A Wave Cuadrivector is a mathematical representation of the four-dimensional momentum of a wave, including its direction and energy. It is used in physics to describe the behavior of light and other electromagnetic waves.

2. How does a Wave Cuadrivector prove the invariance of light velocity?

A Wave Cuadrivector can be used to show that the speed of light is constant in all frames of reference, regardless of the observer's relative motion. This is because the magnitude of the Wave Cuadrivector, which represents the energy of the wave, remains the same in all frames of reference.

3. What is the significance of proving the invariance of light velocity?

Proving the invariance of light velocity is essential in understanding the fundamental principles of physics, such as the theory of relativity. It also has practical applications in areas such as telecommunications and GPS technology.

4. How is the four-vector nature of light velocity related to the concept of spacetime?
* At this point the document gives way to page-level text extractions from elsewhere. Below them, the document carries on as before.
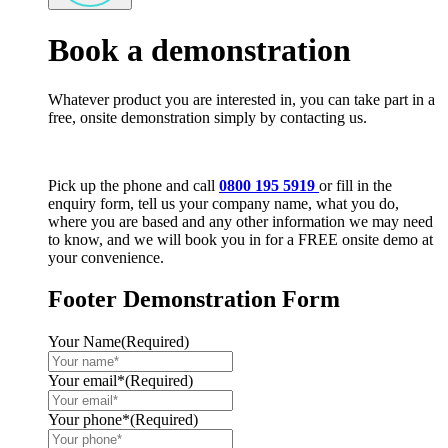
Book a demonstration
Whatever product you are interested in, you can take part in a
free, onsite demonstration simply by contacting us.
Pick up the phone and call
0800 195 5919
or fill in the
enquiry form, tell us your company name, what you do,
where you are based and any other information we may need
to know, and we will book you in for a FREE onsite demo at
your convenience.
Footer Demonstration Form
Your Name
(Required)
Your email*
(Required)
Your phone*
(Required)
The four-vector nature of light velocity, represented by the Wave Cuadrivector, is closely related to the concept of spacetime in Einstein's theory of relativity. In this theory, space and time are seen as interwoven dimensions, and the constancy of light velocity is a fundamental principle that helps shape our understanding of spacetime.

5. Are there any other applications of Wave Cuadrivectors besides proving light velocity invariance?

Yes, Wave Cuadrivectors have other applications in physics, such as describing the momentum of particles in quantum mechanics and analyzing the behavior of particles in particle accelerators. They are also used in other fields, such as signal processing and image recognition.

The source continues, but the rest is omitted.